La palabra “Merci” fue proyectada en la fachada de Notre Dame de París el sábado pasado, en agradecimiento por su resurgimiento después del incendio que llevó al edificio de 860 años al borde de la destrucción. Considerada por muchos como “la obra del siglo”, fue el resultado del trabajo de artesanos y restauradores durante 5 años y medio, y de 340 mil personas de 150 países y diferentes religiones que aportaron 850 millones de euros en una mezcla de unidad, orgullo, entusiasmo, determinación y confianza para revertir el trauma de ver el monumento histórico hecho cenizas. Notre Dame es espiritualidad, es arte y arquitectura, es historia, identidad y es magia.

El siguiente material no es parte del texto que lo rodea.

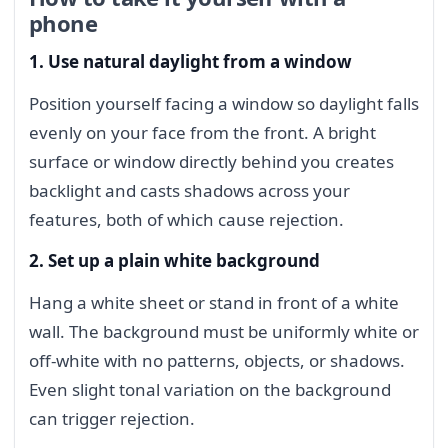
phone
1. Use natural daylight from a window
Position yourself facing a window so daylight falls
evenly on your face from the front. A bright
surface or window directly behind you creates
backlight and casts shadows across your
features, both of which cause rejection.
2. Set up a plain white background
Hang a white sheet or stand in front of a white
wall. The background must be uniformly white or
off-white with no patterns, objects, or shadows.
Even slight tonal variation on the background
can trigger rejection.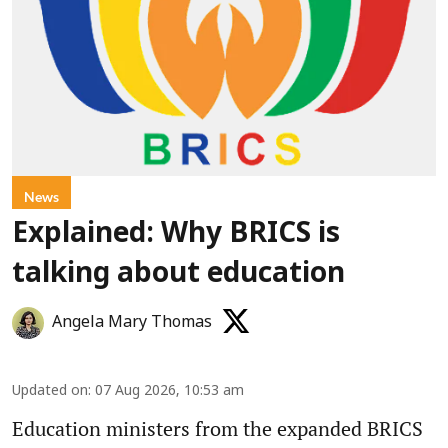
News
Explained: Why BRICS is
talking about education
Angela Mary Thomas
Updated on
:
07 Aug 2026, 10:53 am
Education ministers from the expanded BRICS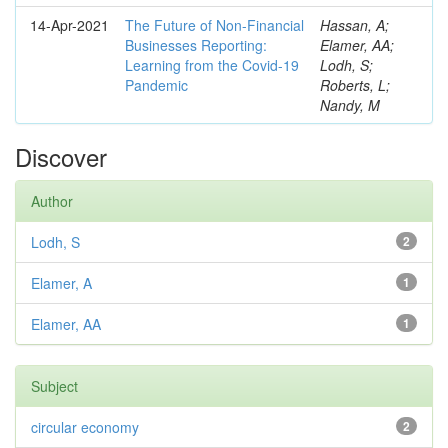
14-Apr-2021
The Future of Non-Financial
Hassan, A;
Businesses Reporting:
Elamer, AA;
Learning from the Covid-19
Lodh, S;
Pandemic
Roberts, L;
Nandy, M
Discover
Author
Lodh, S
2
Elamer, A
1
Elamer, AA
1
Subject
circular economy
2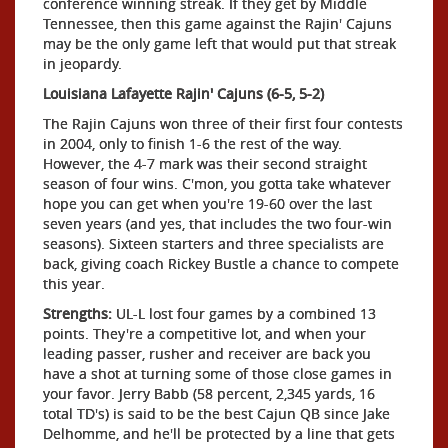
conference winning streak. If they get by Middle
Tennessee, then this game against the Rajin' Cajuns
may be the only game left that would put that streak
in jeopardy.
Louisiana Lafayette Rajin' Cajuns (6-5, 5-2)
The Rajin Cajuns won three of their first four contests
in 2004, only to finish 1-6 the rest of the way.
However, the 4-7 mark was their second straight
season of four wins. C'mon, you gotta take whatever
hope you can get when you're 19-60 over the last
seven years (and yes, that includes the two four-win
seasons). Sixteen starters and three specialists are
back, giving coach Rickey Bustle a chance to compete
this year.
Strengths:
UL-L lost four games by a combined 13
points. They're a competitive lot, and when your
leading passer, rusher and receiver are back you
have a shot at turning some of those close games in
your favor. Jerry Babb (58 percent, 2,345 yards, 16
total TD's) is said to be the best Cajun QB since Jake
Delhomme, and he'll be protected by a line that gets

Su construcción original comenzó en 1163 bajo el impulso de Maurice de Sully, obispo de París, y se completó en 1345. Símbolo de una nueva era de prosperidad en su tiempo, su estilo gótico con bóvedas que llegan a los 32 mts. de altura, enormes ventanas y vitrales que permiten crear un espacio lleno de luz, buscó ser la morada de Dios en la tierra. En su restauración del siglo XIX, el arquitecto Eugène Viollet-le-Duc diseñó la emblemática aguja con la escultura del gallo en su punta. Aguja que todo el mundo vio colapsarse en el reciente incendio y que fue replicada en la actualidad.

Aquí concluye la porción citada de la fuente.